Start of DATA EXTRACT
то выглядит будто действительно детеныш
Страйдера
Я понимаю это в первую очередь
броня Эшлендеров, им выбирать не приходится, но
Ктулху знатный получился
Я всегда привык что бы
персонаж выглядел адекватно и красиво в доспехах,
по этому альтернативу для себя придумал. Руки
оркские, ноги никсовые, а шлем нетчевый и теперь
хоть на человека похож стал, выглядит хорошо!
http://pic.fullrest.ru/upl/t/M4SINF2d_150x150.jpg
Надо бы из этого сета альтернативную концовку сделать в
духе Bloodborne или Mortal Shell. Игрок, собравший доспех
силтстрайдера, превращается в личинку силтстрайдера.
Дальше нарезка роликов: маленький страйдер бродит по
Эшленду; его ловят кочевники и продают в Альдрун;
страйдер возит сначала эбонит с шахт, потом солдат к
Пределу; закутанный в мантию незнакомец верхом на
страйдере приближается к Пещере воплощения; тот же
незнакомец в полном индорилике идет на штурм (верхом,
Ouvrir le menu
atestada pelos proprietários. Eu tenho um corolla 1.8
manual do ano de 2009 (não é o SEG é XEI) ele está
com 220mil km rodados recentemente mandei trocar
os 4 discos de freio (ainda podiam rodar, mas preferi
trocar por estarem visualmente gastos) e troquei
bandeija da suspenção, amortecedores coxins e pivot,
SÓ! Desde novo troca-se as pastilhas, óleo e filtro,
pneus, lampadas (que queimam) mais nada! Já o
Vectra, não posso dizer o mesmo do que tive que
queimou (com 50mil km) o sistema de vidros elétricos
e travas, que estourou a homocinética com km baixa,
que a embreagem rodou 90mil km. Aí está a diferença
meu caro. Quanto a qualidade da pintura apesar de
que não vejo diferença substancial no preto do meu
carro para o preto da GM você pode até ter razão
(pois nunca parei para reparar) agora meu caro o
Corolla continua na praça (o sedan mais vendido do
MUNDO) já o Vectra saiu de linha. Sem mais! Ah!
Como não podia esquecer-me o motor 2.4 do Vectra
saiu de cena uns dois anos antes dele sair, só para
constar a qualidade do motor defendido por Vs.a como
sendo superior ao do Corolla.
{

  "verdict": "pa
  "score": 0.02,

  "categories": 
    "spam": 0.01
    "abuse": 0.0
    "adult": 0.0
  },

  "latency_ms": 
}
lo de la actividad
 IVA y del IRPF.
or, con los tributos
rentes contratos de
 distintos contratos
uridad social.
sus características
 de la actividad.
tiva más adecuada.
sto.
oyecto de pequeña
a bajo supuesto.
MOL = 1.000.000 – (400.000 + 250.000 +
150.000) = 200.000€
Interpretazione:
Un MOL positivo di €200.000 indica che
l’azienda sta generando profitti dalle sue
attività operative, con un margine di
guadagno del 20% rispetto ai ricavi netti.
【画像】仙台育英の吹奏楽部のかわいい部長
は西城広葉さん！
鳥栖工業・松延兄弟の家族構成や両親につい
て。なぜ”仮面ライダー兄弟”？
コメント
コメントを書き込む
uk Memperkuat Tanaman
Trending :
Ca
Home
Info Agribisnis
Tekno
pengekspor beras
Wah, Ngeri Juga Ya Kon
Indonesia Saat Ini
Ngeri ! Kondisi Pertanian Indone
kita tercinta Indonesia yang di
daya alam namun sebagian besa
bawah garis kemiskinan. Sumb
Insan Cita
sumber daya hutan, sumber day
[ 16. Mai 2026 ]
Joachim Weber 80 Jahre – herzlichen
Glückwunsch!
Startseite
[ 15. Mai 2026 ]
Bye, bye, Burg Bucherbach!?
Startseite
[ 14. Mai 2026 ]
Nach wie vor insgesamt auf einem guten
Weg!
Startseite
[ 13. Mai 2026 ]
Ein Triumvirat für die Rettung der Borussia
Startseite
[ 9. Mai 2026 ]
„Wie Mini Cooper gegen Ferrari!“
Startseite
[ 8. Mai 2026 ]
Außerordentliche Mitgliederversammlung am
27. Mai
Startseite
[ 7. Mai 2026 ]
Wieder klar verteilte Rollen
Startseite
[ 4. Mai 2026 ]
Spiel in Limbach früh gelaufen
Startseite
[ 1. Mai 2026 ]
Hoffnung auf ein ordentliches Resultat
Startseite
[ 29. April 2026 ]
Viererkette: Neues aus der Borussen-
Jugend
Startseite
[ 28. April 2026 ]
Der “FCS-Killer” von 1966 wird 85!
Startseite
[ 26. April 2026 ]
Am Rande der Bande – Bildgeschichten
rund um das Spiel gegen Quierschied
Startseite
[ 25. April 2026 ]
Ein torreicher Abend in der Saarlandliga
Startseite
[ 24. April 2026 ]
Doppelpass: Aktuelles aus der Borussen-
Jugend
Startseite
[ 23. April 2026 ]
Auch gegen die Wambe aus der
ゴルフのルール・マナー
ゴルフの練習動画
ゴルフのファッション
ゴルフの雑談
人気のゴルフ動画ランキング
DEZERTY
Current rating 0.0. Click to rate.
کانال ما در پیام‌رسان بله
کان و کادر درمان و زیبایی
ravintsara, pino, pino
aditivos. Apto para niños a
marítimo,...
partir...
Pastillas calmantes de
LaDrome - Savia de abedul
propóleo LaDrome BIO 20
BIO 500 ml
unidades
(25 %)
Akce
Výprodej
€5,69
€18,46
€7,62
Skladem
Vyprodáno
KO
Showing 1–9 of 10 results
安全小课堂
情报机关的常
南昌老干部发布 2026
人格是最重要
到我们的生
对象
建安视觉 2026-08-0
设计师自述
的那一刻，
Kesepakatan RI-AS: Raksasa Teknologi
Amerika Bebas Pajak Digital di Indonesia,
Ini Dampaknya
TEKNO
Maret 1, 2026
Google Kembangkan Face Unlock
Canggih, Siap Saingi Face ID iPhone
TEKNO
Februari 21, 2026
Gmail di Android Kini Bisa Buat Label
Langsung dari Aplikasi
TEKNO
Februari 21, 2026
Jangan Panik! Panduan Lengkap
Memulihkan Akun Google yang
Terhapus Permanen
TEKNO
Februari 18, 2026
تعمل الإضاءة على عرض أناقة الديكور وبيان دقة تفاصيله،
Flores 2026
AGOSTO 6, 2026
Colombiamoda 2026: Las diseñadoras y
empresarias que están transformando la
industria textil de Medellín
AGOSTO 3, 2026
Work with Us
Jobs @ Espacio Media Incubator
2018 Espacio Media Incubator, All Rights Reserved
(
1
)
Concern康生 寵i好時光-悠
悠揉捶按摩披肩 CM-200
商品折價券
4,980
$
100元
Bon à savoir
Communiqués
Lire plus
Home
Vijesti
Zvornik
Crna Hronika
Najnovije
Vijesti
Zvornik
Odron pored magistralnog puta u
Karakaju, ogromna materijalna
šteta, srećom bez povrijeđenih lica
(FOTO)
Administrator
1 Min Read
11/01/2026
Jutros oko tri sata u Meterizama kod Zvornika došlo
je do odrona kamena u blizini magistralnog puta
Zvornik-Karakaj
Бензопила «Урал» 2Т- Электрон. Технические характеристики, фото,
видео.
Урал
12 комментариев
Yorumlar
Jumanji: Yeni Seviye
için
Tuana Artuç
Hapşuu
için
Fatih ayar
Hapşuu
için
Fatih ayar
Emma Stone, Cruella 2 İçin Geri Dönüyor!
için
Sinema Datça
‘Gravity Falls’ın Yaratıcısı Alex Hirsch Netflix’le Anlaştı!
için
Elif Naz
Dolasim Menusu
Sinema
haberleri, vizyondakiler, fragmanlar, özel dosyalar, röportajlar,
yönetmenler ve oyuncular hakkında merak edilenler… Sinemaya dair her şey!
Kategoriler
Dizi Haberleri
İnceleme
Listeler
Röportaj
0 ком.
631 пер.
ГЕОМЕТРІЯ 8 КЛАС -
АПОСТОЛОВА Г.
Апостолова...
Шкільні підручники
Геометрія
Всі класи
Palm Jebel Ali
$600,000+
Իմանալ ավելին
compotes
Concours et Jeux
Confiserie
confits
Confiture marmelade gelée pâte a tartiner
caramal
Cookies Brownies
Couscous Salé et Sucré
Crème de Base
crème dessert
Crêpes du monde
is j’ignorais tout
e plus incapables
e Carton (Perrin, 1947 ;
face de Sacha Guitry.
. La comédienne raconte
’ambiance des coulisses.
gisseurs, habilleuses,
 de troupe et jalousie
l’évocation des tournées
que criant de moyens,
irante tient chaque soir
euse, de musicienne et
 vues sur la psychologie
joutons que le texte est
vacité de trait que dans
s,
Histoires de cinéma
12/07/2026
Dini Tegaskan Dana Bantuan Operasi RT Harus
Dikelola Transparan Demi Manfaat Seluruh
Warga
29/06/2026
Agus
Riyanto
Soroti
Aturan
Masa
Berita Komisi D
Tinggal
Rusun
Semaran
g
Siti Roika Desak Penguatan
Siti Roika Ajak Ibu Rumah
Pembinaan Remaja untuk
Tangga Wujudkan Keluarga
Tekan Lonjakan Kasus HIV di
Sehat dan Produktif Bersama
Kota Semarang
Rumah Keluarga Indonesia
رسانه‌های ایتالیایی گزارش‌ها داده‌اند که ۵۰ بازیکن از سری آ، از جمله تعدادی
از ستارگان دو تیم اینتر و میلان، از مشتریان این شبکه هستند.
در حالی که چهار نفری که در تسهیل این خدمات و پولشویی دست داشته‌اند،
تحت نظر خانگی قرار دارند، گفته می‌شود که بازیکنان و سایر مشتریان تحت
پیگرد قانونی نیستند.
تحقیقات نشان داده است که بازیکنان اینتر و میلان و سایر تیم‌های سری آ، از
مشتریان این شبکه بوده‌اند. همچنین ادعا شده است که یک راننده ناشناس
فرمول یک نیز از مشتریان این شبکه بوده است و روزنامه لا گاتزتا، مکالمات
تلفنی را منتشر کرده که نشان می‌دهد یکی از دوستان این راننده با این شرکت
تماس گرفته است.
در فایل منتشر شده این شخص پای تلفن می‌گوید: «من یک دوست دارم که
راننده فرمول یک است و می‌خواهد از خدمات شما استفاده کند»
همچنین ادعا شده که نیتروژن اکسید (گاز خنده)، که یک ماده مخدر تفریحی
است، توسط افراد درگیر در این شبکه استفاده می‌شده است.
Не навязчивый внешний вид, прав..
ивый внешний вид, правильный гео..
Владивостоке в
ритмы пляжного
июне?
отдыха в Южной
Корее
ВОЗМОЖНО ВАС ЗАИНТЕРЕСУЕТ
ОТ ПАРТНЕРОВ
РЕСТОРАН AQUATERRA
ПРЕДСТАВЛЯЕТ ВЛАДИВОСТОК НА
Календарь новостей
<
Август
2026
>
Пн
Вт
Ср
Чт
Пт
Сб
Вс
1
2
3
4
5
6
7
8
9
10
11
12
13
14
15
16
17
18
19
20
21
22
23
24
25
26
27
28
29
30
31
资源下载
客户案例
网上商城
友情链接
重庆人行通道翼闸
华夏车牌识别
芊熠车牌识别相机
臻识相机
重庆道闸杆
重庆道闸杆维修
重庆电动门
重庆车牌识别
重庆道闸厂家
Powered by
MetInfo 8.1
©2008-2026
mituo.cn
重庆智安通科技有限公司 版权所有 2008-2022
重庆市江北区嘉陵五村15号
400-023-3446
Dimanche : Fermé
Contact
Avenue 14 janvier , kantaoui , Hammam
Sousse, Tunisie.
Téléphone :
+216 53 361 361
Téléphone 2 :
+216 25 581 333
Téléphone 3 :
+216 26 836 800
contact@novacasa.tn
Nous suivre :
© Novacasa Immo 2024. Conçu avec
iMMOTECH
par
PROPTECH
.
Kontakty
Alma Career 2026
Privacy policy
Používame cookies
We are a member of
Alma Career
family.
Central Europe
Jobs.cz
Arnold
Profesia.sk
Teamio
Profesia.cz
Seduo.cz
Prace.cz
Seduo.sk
End of DATA EXTRACT
DIRECTIONS
Please give back exactly the lines of this listing beginning at the line with "تعمل الإضاءة على" and ending with the line with "haberleri, vizyondakiler, fragmanlar, özel", both included, and nothing else.

OUTPUT FOR THIS TASK
تعمل الإضاءة على عرض أناقة الديكور وبيان دقة تفاصيله،
Flores 2026
AGOSTO 6, 2026
Colombiamoda 2026: Las diseñadoras y
empresarias que están transformando la
industria textil de Medellín
AGOSTO 3, 2026
Work with Us
Jobs @ Espacio Media Incubator
2018 Espacio Media Incubator, All Rights Reserved
(
1
)
Concern康生 寵i好時光-悠
悠揉捶按摩披肩 CM-200
商品折價券
4,980
$
100元
Bon à savoir
Communiqués
Lire plus
Home
Vijesti
Zvornik
Crna Hronika
Najnovije
Vijesti
Zvornik
Odron pored magistralnog puta u
Karakaju, ogromna materijalna
šteta, srećom bez povrijeđenih lica
(FOTO)
Administrator
1 Min Read
11/01/2026
Jutros oko tri sata u Meterizama kod Zvornika došlo
je do odrona kamena u blizini magistralnog puta
Zvornik-Karakaj
Бензопила «Урал» 2Т- Электрон. Технические характеристики, фото,
видео.
Урал
12 комментариев
Yorumlar
Jumanji: Yeni Seviye
için
Tuana Artuç
Hapşuu
için
Fatih ayar
Hapşuu
için
Fatih ayar
Emma Stone, Cruella 2 İçin Geri Dönüyor!
için
Sinema Datça
‘Gravity Falls’ın Yaratıcısı Alex Hirsch Netflix’le Anlaştı!
için
Elif Naz
Dolasim Menusu
Sinema
haberleri, vizyondakiler, fragmanlar, özel dosyalar, röportajlar,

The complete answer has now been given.